++++ Records to process

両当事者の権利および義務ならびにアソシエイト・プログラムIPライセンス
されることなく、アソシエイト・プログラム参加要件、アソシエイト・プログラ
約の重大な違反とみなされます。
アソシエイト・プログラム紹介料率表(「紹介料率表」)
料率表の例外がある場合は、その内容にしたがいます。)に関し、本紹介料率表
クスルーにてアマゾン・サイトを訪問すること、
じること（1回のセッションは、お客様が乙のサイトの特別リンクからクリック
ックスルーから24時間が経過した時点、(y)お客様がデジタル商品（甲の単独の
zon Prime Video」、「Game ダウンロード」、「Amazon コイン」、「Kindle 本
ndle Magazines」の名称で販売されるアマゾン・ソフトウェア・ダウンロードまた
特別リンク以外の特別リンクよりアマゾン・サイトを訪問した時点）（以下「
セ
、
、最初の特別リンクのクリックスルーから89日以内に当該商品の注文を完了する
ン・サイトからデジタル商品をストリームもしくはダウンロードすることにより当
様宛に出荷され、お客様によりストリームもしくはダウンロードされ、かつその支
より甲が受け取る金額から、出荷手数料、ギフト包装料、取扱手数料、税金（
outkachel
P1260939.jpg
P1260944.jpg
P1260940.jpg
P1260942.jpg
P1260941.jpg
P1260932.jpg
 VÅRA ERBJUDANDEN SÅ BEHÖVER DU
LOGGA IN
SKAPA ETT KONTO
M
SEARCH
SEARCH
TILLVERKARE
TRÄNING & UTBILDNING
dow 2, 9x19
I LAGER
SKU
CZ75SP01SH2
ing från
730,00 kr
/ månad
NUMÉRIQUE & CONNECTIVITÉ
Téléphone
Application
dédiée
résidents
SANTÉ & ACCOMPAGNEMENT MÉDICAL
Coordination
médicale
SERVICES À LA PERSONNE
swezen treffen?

++++++++

* [What is required] The line with "P1260932.jpg" and all lines after it through the end of the data above: write these out exactly and add nothing.

* [Response to the exercise]
P1260932.jpg
 VÅRA ERBJUDANDEN SÅ BEHÖVER DU
LOGGA IN
SKAPA ETT KONTO
M
SEARCH
SEARCH
TILLVERKARE
TRÄNING & UTBILDNING
dow 2, 9x19
I LAGER
SKU
CZ75SP01SH2
ing från
730,00 kr
/ månad
NUMÉRIQUE & CONNECTIVITÉ
Téléphone
Application
dédiée
résidents
SANTÉ & ACCOMPAGNEMENT MÉDICAL
Coordination
médicale
SERVICES À LA PERSONNE
swezen treffen?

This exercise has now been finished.